[Opening Material for this task section]

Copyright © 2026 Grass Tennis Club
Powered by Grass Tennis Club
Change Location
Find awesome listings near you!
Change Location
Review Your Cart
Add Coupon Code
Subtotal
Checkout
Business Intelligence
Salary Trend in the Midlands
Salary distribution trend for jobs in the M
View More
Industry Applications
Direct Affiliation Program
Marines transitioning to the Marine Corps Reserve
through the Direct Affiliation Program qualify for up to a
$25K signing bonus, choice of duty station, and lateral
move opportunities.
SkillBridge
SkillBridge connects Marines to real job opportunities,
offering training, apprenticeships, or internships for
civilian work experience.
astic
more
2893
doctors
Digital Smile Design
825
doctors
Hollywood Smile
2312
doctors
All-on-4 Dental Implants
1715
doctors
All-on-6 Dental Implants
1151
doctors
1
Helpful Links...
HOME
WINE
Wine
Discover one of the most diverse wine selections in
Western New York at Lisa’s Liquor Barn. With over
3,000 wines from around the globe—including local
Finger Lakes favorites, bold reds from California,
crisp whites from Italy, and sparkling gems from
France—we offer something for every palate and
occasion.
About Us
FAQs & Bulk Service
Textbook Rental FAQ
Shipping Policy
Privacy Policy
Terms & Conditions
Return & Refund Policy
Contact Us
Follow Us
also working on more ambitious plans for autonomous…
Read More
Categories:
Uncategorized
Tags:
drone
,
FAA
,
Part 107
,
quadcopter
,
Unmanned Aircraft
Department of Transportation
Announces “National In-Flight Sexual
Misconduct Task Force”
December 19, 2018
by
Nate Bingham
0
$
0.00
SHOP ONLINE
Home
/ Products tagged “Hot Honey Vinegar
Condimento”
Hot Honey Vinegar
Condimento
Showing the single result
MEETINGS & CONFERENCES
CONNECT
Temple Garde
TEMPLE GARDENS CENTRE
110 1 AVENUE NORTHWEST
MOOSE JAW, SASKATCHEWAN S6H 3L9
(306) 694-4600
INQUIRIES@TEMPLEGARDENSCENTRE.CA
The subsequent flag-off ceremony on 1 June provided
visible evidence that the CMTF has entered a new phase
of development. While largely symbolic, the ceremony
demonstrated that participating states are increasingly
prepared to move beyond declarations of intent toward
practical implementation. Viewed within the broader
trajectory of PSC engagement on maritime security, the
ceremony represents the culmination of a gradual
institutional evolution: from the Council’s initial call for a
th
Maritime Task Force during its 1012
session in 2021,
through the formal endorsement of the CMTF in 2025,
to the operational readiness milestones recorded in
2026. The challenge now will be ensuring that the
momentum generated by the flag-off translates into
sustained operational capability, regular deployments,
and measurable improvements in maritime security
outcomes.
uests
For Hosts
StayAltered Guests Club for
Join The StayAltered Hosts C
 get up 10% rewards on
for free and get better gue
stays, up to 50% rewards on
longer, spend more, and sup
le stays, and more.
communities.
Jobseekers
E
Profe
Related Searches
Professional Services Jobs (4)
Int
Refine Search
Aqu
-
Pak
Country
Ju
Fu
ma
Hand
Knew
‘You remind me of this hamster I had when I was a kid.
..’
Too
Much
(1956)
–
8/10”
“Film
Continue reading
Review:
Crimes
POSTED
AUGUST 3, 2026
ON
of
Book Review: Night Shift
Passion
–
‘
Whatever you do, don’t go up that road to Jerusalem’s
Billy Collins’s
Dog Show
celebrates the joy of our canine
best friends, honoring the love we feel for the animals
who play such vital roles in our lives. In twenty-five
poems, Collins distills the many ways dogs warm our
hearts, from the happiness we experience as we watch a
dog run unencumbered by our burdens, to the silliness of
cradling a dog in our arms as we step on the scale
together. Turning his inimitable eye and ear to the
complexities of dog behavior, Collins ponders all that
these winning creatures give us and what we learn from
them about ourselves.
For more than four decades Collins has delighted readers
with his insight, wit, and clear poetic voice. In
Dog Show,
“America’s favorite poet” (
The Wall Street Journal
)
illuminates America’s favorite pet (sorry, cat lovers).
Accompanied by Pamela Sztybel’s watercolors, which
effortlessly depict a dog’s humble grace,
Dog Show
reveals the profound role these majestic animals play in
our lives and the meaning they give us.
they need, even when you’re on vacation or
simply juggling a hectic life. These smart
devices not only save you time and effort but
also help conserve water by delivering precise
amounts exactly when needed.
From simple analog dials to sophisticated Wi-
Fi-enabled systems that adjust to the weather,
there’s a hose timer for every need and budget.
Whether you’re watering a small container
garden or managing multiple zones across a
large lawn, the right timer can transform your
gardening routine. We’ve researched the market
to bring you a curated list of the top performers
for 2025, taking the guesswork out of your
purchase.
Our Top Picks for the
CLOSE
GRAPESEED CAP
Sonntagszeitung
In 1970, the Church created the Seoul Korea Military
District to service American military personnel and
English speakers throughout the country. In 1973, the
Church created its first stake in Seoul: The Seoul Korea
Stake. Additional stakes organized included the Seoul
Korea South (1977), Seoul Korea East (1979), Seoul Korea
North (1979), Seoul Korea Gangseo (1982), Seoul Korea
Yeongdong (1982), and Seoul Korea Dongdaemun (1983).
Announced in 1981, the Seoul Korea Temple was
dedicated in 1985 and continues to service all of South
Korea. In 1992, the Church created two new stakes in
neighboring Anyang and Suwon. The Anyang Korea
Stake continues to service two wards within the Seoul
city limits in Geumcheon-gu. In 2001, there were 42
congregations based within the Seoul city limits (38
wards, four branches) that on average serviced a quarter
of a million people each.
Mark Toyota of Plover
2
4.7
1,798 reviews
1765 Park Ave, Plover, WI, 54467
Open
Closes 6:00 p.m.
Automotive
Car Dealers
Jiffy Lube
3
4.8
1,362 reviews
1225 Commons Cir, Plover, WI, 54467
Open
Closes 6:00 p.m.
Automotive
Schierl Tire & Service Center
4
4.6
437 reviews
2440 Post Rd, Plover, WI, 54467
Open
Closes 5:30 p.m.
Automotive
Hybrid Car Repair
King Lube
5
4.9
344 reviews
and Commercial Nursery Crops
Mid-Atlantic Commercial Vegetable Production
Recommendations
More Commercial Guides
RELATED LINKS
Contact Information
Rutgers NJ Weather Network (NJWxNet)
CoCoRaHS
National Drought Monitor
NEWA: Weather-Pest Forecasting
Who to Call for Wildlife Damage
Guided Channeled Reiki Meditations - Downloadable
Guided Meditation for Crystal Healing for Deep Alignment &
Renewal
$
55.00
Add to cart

[Closing Material for this task section]

- **Directions**
What is asked for is an exact copy of the lines above from the one containing "poems, Collins distills" through the one containing "together. Turning his", and only those.

- **Exercise output**
poems, Collins distills the many ways dogs warm our
hearts, from the happiness we experience as we watch a
dog run unencumbered by our burdens, to the silliness of
cradling a dog in our arms as we step on the scale
together. Turning his inimitable eye and ear to the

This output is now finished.